This is a demo of an AI that learns to play Pong using a multi-layer perceptron (MLP) evolved via an evolutionary algorithm.
The debug information above each agent shows the 21 neurons that make up its "brain".
Press 'n' to hide the debug information.
Press 'p' to cycle between three control modes: AI vs AI, AI vs Human,
and Human vs Human.
Control the left paddle with the W and S keys.
Control the right paddle with the ↑ and ↓ arrow keys.
See if you can beat the AI you trained!
The code is available on GitHub.
This project revisits a formative collaboration with a former peer whose early contributions shaped its trajectory. The original implementation—a C++ genetic algorithm with a neural network to learn Pong—was largely his work. At the time, I lacked the technical depth to fully grasp it. He brought competitive programming rigor and algorithmic fluency that exceeded my understanding then.

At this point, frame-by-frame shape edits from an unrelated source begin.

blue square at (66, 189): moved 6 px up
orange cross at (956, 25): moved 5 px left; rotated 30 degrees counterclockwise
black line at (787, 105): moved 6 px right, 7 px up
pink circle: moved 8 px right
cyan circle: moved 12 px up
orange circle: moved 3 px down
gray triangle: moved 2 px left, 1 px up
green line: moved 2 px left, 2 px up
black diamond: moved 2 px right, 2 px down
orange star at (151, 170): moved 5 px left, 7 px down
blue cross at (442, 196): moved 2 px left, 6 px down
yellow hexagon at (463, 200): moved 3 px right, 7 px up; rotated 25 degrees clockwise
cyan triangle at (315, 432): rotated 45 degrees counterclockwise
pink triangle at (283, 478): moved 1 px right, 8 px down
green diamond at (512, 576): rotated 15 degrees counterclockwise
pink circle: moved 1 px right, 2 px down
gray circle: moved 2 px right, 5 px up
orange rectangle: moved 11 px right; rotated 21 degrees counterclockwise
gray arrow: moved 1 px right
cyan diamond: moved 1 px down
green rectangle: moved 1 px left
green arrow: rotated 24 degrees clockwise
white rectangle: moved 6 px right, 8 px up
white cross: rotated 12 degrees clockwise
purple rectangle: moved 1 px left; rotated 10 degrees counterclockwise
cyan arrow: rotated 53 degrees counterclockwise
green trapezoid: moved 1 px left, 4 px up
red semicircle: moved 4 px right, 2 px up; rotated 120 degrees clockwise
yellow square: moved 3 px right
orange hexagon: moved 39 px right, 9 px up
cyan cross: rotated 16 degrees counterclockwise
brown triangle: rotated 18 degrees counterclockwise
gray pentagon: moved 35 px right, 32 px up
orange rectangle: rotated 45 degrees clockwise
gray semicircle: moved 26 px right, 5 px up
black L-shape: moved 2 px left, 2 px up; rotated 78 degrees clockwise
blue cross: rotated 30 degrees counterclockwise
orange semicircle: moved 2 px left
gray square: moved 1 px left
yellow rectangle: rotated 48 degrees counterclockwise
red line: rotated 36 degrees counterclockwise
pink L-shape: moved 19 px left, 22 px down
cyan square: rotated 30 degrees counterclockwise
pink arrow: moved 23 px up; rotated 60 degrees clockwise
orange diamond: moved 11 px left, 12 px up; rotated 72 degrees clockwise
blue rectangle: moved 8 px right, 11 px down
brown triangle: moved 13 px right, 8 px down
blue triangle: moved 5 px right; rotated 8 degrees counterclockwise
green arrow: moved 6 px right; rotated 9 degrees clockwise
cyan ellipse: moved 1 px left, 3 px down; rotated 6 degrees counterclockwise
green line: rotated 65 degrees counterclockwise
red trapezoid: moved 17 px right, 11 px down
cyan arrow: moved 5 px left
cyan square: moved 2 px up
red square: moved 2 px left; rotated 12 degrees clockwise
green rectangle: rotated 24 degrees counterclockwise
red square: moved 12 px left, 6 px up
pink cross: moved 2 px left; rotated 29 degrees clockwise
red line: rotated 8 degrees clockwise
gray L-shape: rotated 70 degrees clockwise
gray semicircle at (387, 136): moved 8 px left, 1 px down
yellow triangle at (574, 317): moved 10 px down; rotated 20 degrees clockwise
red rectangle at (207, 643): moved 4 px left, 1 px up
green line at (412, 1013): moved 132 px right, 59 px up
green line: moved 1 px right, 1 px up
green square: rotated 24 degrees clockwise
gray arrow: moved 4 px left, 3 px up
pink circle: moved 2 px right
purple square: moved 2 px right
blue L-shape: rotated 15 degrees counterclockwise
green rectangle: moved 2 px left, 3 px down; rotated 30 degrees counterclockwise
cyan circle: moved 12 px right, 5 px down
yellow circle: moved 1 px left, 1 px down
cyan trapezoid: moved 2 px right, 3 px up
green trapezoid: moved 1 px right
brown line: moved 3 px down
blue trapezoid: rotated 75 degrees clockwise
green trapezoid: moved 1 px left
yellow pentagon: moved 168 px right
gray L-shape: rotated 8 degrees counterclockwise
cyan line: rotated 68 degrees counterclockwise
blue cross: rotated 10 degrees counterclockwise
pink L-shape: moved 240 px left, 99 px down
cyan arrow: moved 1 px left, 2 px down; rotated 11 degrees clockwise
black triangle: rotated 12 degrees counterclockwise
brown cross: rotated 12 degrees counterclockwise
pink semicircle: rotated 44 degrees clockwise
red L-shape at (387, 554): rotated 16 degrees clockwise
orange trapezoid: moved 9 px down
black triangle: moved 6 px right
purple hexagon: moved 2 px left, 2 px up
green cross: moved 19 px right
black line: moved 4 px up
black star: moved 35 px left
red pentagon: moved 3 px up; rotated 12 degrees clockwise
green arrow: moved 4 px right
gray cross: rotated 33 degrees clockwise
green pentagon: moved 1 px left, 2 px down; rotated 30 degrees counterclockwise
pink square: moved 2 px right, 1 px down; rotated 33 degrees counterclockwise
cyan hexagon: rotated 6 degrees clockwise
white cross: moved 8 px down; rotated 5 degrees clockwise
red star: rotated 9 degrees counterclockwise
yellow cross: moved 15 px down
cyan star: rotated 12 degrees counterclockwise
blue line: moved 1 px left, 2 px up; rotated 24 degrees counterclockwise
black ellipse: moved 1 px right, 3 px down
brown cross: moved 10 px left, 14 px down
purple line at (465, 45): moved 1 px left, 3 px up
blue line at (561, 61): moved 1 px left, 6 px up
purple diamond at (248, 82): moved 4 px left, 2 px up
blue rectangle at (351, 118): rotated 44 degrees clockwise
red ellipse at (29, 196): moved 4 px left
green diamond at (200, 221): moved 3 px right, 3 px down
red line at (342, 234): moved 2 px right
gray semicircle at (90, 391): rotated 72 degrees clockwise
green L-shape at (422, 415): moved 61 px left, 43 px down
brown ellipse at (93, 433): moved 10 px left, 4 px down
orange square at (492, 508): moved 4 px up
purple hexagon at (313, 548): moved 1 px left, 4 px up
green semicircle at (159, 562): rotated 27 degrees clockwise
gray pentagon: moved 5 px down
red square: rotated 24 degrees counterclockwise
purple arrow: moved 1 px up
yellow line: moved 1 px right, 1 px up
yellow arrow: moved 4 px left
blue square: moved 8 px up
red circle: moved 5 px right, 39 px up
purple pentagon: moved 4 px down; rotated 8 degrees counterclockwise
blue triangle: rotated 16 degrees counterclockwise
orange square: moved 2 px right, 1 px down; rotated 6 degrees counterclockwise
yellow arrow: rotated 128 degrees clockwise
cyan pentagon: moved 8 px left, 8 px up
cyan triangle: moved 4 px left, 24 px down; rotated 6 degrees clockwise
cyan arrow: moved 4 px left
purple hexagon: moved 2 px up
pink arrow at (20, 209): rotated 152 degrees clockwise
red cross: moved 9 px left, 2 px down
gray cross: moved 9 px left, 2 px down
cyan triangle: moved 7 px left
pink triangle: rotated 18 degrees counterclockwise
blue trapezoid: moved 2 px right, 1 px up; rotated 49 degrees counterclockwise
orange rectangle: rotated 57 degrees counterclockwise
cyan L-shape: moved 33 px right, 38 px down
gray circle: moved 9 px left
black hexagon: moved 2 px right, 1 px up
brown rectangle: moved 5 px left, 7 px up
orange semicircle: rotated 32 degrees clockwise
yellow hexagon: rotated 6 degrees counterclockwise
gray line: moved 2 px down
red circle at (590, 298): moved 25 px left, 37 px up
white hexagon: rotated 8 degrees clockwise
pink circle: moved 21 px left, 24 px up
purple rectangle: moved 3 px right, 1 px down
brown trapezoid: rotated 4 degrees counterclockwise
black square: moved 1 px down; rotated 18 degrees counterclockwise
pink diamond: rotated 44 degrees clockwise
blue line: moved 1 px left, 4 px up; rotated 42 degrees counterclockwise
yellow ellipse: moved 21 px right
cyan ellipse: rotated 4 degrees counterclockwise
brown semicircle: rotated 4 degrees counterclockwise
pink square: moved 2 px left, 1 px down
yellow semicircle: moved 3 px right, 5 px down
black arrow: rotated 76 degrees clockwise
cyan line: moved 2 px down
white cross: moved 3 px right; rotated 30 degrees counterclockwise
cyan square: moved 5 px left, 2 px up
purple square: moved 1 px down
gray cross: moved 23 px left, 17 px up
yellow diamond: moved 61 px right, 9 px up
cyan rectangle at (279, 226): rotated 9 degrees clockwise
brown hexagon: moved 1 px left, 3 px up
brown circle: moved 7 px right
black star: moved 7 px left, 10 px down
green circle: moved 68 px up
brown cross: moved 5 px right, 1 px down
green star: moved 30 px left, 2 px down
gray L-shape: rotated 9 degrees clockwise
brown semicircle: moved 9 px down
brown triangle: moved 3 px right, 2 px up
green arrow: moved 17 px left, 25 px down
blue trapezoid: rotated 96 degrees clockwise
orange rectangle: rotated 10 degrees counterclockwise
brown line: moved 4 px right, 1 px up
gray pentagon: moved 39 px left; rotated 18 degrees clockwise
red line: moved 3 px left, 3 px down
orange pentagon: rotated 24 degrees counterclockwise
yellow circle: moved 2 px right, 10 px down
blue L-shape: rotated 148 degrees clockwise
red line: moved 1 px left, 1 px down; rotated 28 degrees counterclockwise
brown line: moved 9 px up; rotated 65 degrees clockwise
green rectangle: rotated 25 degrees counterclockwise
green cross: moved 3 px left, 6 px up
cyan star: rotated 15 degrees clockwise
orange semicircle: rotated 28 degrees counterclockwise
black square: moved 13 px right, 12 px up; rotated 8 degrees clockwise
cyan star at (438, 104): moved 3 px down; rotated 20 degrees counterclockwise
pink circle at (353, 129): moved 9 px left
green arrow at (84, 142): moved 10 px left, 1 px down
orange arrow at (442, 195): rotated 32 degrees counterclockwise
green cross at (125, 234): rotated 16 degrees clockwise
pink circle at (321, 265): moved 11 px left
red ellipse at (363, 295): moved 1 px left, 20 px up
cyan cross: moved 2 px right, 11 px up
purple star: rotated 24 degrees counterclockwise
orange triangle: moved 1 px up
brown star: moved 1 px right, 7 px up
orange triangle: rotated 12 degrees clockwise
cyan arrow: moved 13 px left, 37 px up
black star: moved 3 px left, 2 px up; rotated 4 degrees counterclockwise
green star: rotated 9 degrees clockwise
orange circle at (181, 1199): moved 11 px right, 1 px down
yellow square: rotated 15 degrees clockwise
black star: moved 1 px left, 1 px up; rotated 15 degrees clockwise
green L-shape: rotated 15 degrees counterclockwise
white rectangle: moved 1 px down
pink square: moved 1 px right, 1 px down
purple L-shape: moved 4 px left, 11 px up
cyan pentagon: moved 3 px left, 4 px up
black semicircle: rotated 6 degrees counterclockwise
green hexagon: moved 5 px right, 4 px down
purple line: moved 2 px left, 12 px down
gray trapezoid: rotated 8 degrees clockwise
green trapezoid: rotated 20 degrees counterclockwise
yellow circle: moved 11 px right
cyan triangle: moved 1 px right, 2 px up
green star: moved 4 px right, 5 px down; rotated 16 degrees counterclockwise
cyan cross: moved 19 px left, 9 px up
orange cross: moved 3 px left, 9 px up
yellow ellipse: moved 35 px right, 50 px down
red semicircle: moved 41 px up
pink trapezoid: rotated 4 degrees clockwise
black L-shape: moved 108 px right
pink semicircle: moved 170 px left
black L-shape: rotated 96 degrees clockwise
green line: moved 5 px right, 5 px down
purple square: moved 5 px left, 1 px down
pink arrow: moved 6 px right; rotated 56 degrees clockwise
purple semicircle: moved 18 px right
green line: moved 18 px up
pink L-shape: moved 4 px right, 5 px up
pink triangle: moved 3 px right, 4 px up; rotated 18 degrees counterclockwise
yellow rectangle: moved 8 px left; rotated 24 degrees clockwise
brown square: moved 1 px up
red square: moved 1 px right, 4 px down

Rebuilding it now in Rust serves a dual purpose: technical redemption and continued learning. The performance gains from rustc and LLVM's modern optimization pipeline—including SIMD auto-vectorization—have made the reimplementation orders of magnitude faster. More importantly, it’s been an exercise in understanding compilation, lowering, and systems-level design—concepts I hadn’t appreciated during the original effort.
The broader arc is about catching up with the field. Back in 2015, transformers didn’t exist in the mainstream curriculum. Reconstructing this project from first principles is a way to retrace the path from classical neural networks to the architectures that define modern AI—following the breadcrumbs, step by step.